Entertainment

Radiohead Is a Perfect Match for Maeve on 'Westworld'

Why the band who made "Paranoid Android" isn't too obvious for an actual paranoid android.

HBO

HBO’s robot-cowboy, Old West-A.I. singularity series Westworld is full of big ideas, and also full of fascinating music choices. Besides composer Ramin Djawadi’s hurried score, the show prides itself on conspicuous piano or orchestral versions of not-so-obscure rock hits. The premiere episode treated viewers to a jangly version of “Black Hole Sun” by Soundgarden and a lush interpolation of “Paint It Black” by the Rolling Stones. But the show definitely has an obvious favorite musical anachronism: Radiohead, which fits perfectly with the show’s deadly, paranoid, and self-aware host Maeve.

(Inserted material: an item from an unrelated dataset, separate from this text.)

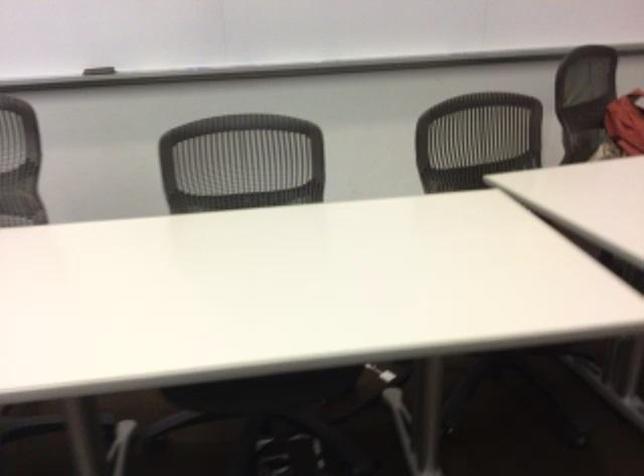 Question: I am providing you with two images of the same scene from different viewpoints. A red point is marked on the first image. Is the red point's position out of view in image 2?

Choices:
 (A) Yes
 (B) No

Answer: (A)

A version of Thom Yorke and company’s “No Surprises” wafts from the player piano at the park’s Mariposa Saloon in “Chestnut” in a moment where Maeve (Thandie Newton) is describing her backstory to an increasingly beleaguered human guest. Similarly, the Mariposa piano version of “Fake Plastic Trees” kicks off “The Adversary,” showing Maeve going about her day and chatting with another host about their predetermined loops.

The tragedy in Maeve’s words and actions is that it’s all fabricated, a programmed ruse that takes on an even more tragic irony given the song meanings. Yorke pines for a similarly fabricated life without worry, pain, or sadness in “No Surprises,” and could have easily been talking about the false constructed security of a place like Westworld in Fake Plastic Trees.

At worst, the song choices seem a bit too obvious, too easy to plug into scenes to elicit an emotional response because of the band’s reputation for sad songs about the intersection of technology and human emotion. But it’s not as if Westworld co-creator Jonathan Nolan is the only creative talent behind a thought-provoking, zeitgeist-y show currently mining Radiohead’s music for narrative punctuation. Black Mirror creator Charlie Brooker closed the Season 3 episode “Shut Up and Dance,” with “Exit Music (For a Film)” as a way to pepper the episode’s computer hacker twist with a bleak, literal musical accent.

Using Radiohead songs in various projects isnt anything new to Nolan either. His older brother Christopher Nolan wanted Radiohead’s “Paranoid Android” to play over the end credits of his film Memento (which Jonathan scripted), before scrapping it for being too expensive to license, though a version of the ambient Kid A track “Treefingers” is still in there. “Analyze,” a Thom Yorke solo song, was used in the end credits for the Jonathan-scripted and Christopher-directed film The Prestige, while the younger Nolan used “Exit Music (For a Film)” in his series Person of Interest.

But pedantic critiques overlook the most meta and illuminating Radiohead moment in the show so far: In “The Adversary,” a intelligence-enhanced Maeve forces robot repairman Felix Lutz to march her through the robot strewn bowels of the park set to an exuberant rendition of “Motion Picture Soundtrack.”

Viewers have seen and absorbed this mechanical horror many times throughout the series, but none of the hosts themselves have been able to witness the total, seemingly unreal deconstruction of their tidy reality.

We watch the show — which is a scripted, make believe construct — and we see a character also experiencing the same thing. During her consciousness-expanding stroll, Maeve also sees a Westworld trailer of her own “life,” with images from her past identities and narrative loops. The melancholy scene drives home the song title, and Yorke’s idea that he and she could be — as he sings in the actual track — “crazy, maybe.”

For his part, Djawadi explained to Vulture that the show uses Radiohead the songs for pragmatic reasons. “These particular pieces that the piano plays help you with the sense of time, the repeats. It just marks time, and it provides the recognition factor that this is a preprogrammed event,” he said. Nolan essentially agreed, telling EW, “There’s an emotional impact and theres also a weird dark beauty to it.”

Still, for some reason, Westworld’s showrunners have been treating Radiohead’s original versions as off-limits, despite how well they fit with the show’s overarching themes. The same minds who championed Mad Men’s famously expensive use of “Tomorrow Never Knows” by the Beatles at the end of that show’s fifth season episode “Lady Lazarus,” or Breaking Bad’s series-ending use of Badfinger’s “Baby Blue,” are put-off by the idea of a show about paranoid robots using music by a band who once made a song about paranoid robots.

But in Maeve’s case, Radiohead-meets-Westworld is the perfect thematic bond, and the obvious use of their music is a natural inclination that shouldn’t be needlessly complicated.

In “Chestnut,” programming executive Bernard Lowe suggests to the park’s godhead and creator Dr. Robert Ford that sabotage is the reason for the park’s robot problems. “It’s the simplest solution,” he says — invoking the problem-solving principle Occam’s Razor. Ford, an informed skeptic, goes on to say William of Occam was a 13th century monk who can’t help us now. But maybe Thom Yorke of Radiohead can help Maeve find her voice. It’s as simple as that.